Johan Öckinger 1*, Pablo Serrano-Fernández 2, Steffen Möller 3, Saleh M. Ibrahim 4, Tomas Olsson 1 and Maja Jagodic 1

1 Karolinska Institutet
2 International Hereditary Cancer Center
3 Institute of Neuro- and Bioinformatics
4 University of Rostock

* To whom correspondence should be addressed. E-mail: johan.ockinger{at}ki.se.
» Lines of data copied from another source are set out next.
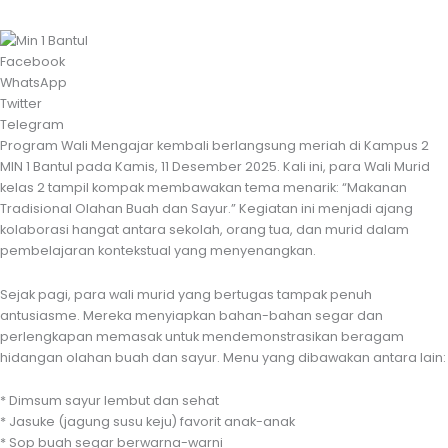
Facebook
WhatsApp
Twitter
Telegram
Program Wali Mengajar kembali berlangsung meriah di Kampus 2
MIN 1 Bantul pada Kamis, 11 Desember 2025. Kali ini, para Wali Murid
kelas 2 tampil kompak membawakan tema menarik: “Makanan
Tradisional Olahan Buah dan Sayur.” Kegiatan ini menjadi ajang
kolaborasi hangat antara sekolah, orang tua, dan murid dalam
pembelajaran kontekstual yang menyenangkan.
Sejak pagi, para wali murid yang bertugas tampak penuh
antusiasme. Mereka menyiapkan bahan-bahan segar dan
perlengkapan memasak untuk mendemonstrasikan beragam
hidangan olahan buah dan sayur. Menu yang dibawakan antara lain:
* Dimsum sayur lembut dan sehat
* Jasuke (jagung susu keju) favorit anak-anak
* Sop buah segar berwarna-warni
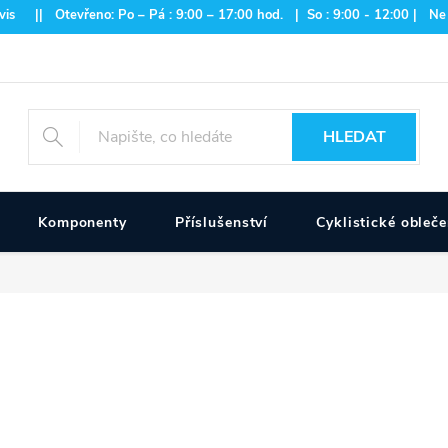
is || Otevřeno: Po – Pá : 9:00 – 17:00 hod. | So : 9:00 - 12:00 | Ne
HLEDAT
Komponenty
Příslušenství
Cyklistické obleče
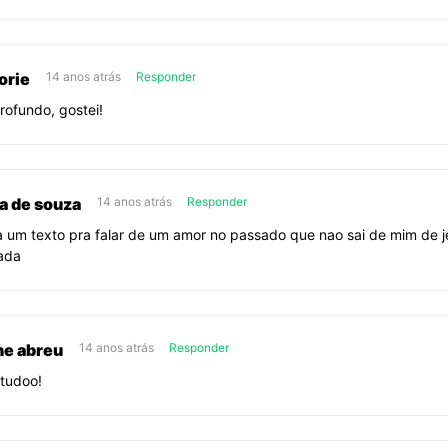
orie
14 anos atrás
Responder
rofundo, gostei!
a de souza
14 anos atrás
Responder
a um texto pra falar de um amor no passado que nao sai de mim de j
ada
ne abreu
14 anos atrás
Responder
tudoo!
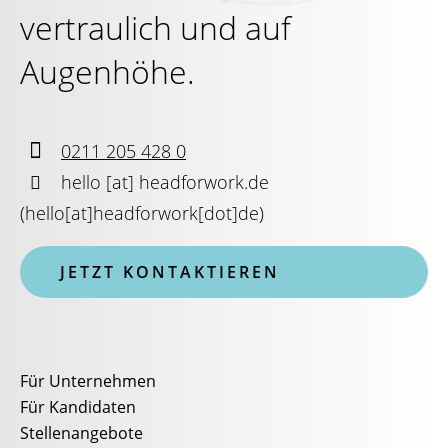
vertraulich und auf
Augenhöhe.

0211 205 428 0

hello
[at]
headforwork.de
(
hello[at]headforwork[dot]de
)
JETZT KONTAKTIEREN
Für Unternehmen
Für Kandidaten
Stellenangebote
Submitted on February 24, 2006
Revised on March 23, 2006
Accepted on 14 April 2006


Abstract

Unbiased identification of susceptibility genes might provide new insights into pathogenic mechanisms that govern complex inflammatory diseases such as multiple sclerosis. In this study we fine-mapped Eae18a, a region on rat chromosome 10 that regulates experimental autoimmune encephalomyelitis (EAE), an animal model for multiple sclerosis. We utilized two independent approaches: 1) in silico mapping based on sequence similarity between human multiple sclerosis susceptibility regions and rodent EAE quantitative trait loci and 2) linkage-mapping in an F10 (DAxPVG.1AV1) rat advanced intercrossed line. The linkage mapping defines Eae18a to 5 Mb region, which overlaps one intergenomic consensus region identified in silico. The combined approach confirms experimentally, for the first time, the accuracy of the in silico method. Moreover, the shared intersection between the results of both mapping techniques defines a 1.06 Mb region containing 13 candidate genes for the regulation of neuroinflammation in humans, rats and mice.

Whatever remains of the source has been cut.